Pot with cord-wrapped paddle-impressed design on neck

  • Earthenware
  • 17.6 x 23.2 cm
  • 16th-17th century, Nguyen Lords period
  • Origin: Quang Nam province, Central Vietnam
  • Provenance: Saigon (Ho Chi Minh City), Vietnam
  • Gift of Osborne and Gratia Hauge, and Victor and Takako Hauge
  • S2005.377


Band of texture impressed with cord-wrapped paddle around neck; rest of body and base paddled smooth.

Curatorial Remarks

1. (Louise Cort, 26 January 2007) This pot bears a piece of paper taped to the base that reads: "Do Chien-Thanh, Quan-Nam," written in Vietnamese by a Vietnamese writer.

Mrs. Tran Thi Thanh Dao, Museum of Vietnamese History, Ho Chi Minh City, interpreted the note at the time we collected this pot from the Hauges' home. She said that Chien Thanh is the old name for Champa. Quan[g] Nam province in central Vietnam lies just south of the city of Da Nang and includes the Cham ritual center of My Son and the port city of Hoi An. She read the note as: "From Chien Thanh—Quang Nam."

The modern pottery-making community of Thanh Ha is located outside Hoi An, and that should be investigated as a possible source of this pot, although the potters there are ethnic Viet (Kinh), and it was probably just one of many earthenware-producing communities in the region. (Pottery-making in Thanh Hoa, which makes use of a potter's wheel turned by foot by an assistant—a method also used in southern China—is said to have been introduced to the area from Thanh Hoa province in the north.) The band of decoration around the neck produced by a cord-wrapped paddle rather than a carved paddle (as in Thailand) is distinctive and may be of help in identifying the place of production.

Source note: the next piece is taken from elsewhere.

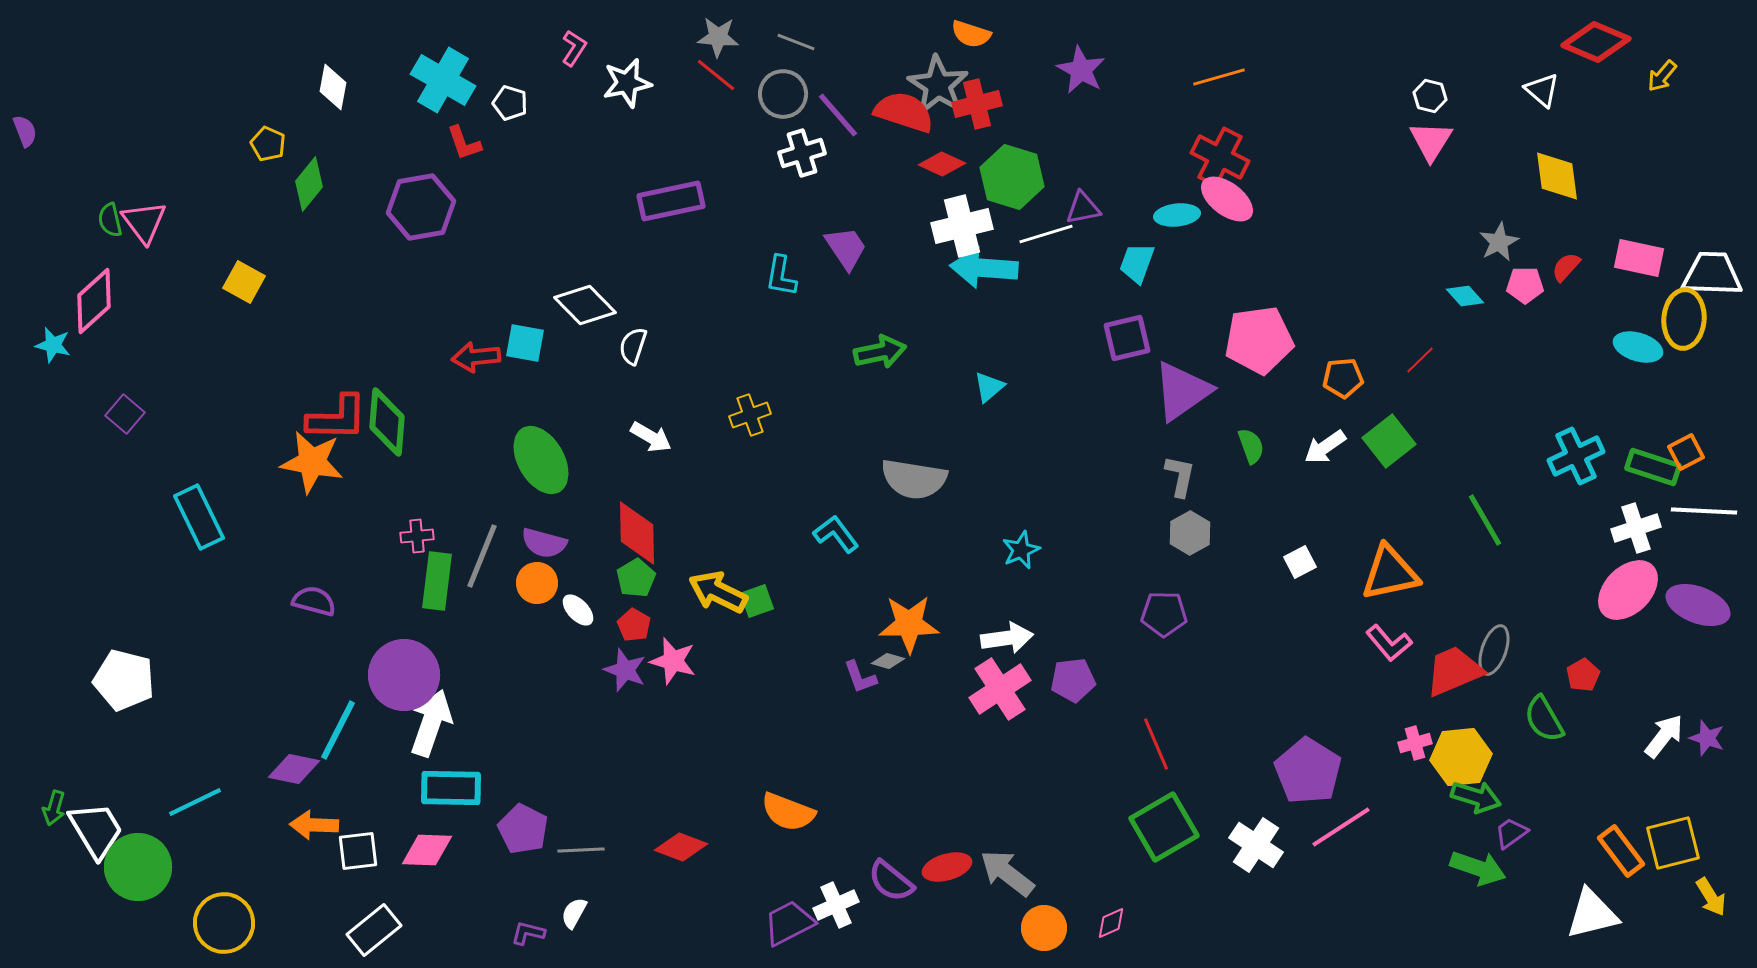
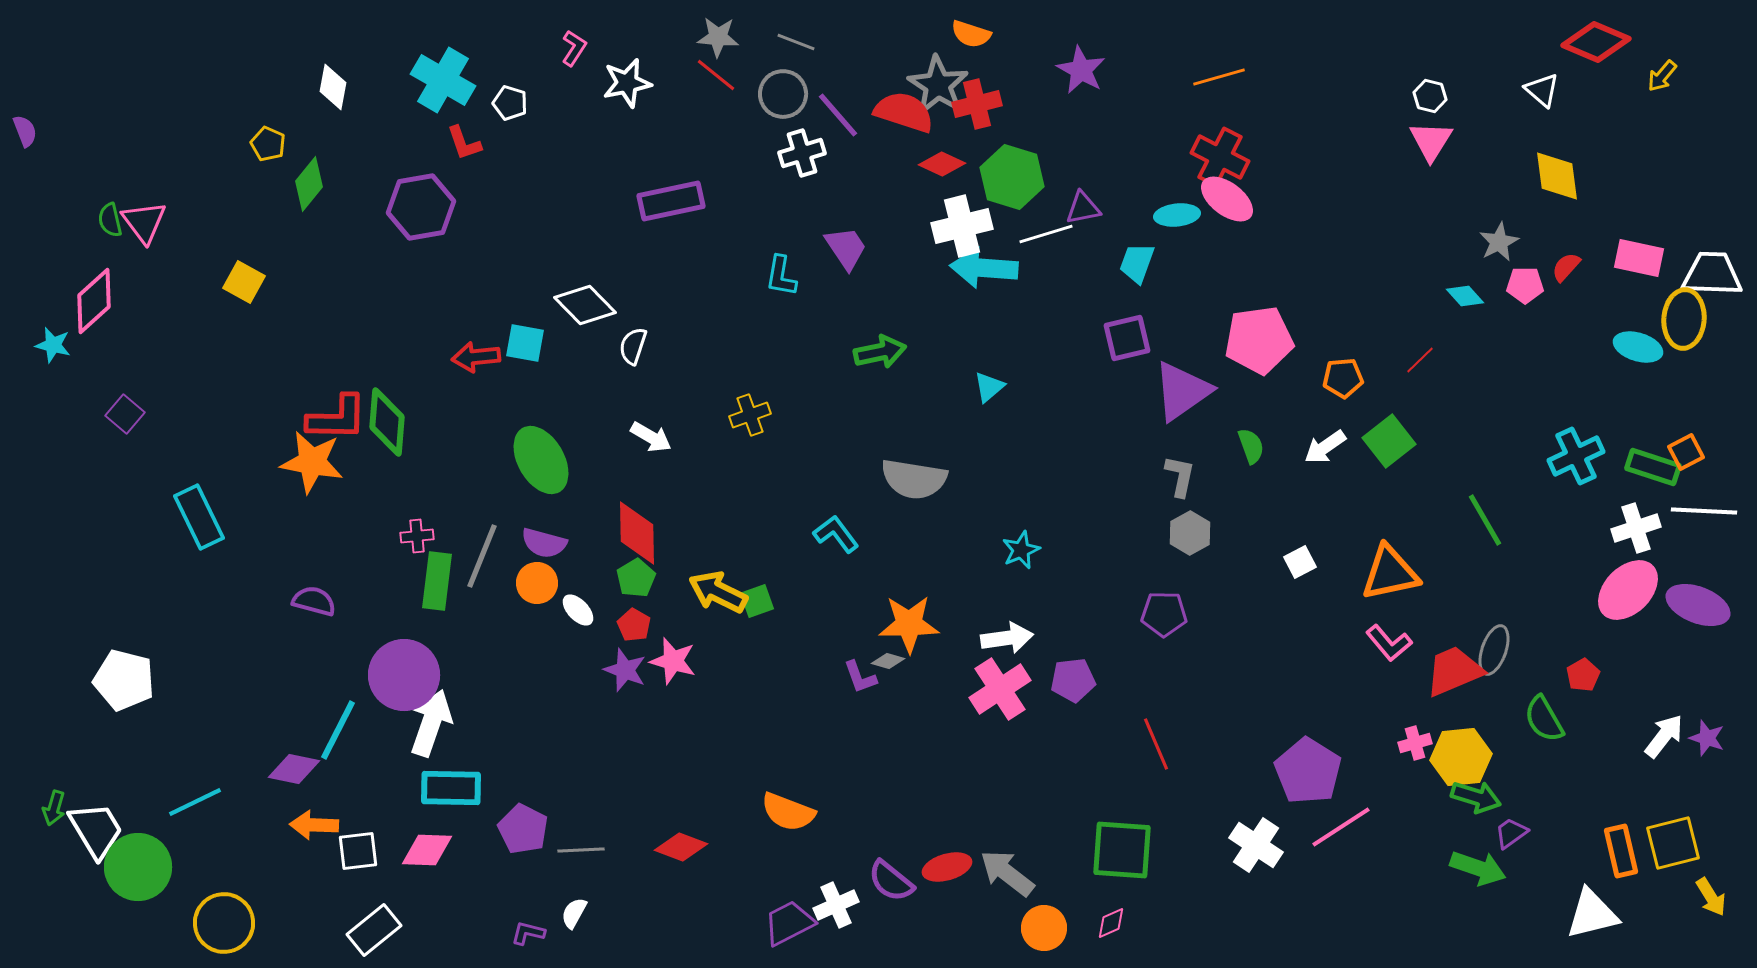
green square at (1164, 827): moved 42 px left, 23 px down; rotated 34 degrees clockwise
orange rectangle at (1621, 851): rotated 24 degrees clockwise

In Geography, changed Origin from Thailand to Vietnam, Quang Nam province (recognizing that the pot might have been found in Quang Nam by the writer of the note but made elsewhere). The provenance for the pot is Saigon.

2. (Louise Cort, 5 June 2007) I showed a photograph of this vessel to the director and curator of the Quang Ngai Provincial Museum, Quang Ngai, but they did not recognize it as a local product.